[Data shown — start]
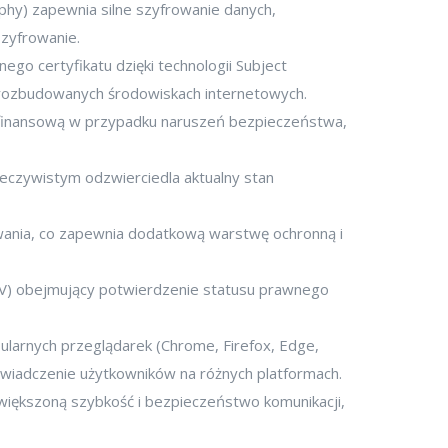
aphy) zapewnia silne szyfrowanie danych,
zyfrowanie.
o certyfikatu dzięki technologii Subject
w rozbudowanych środowiskach internetowych.
 finansową w przypadku naruszeń bezpieczeństwa,
zeczywistym odzwierciedla aktualny stan
ania, co zapewnia dodatkową warstwę ochronną i
 EV) obejmujący potwierdzenie statusu prawnego
ularnych przeglądarek (Chrome, Firefox, Edge,
świadczenie użytkowników na różnych platformach.
większoną szybkość i bezpieczeństwo komunikacji,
[Data shown — finish]
What is needed: Out of the material above, output word for word the line with "w rozbudowanych środowiskach internetowych.", the line with "EV) obejmujący potwierdzenie", and all lines between them, with nothing else.

Exercise solution:
w rozbudowanych środowiskach internetowych.
 finansową w przypadku naruszeń bezpieczeństwa,
zeczywistym odzwierciedla aktualny stan
ania, co zapewnia dodatkową warstwę ochronną i
 EV) obejmujący potwierdzenie statusu prawnego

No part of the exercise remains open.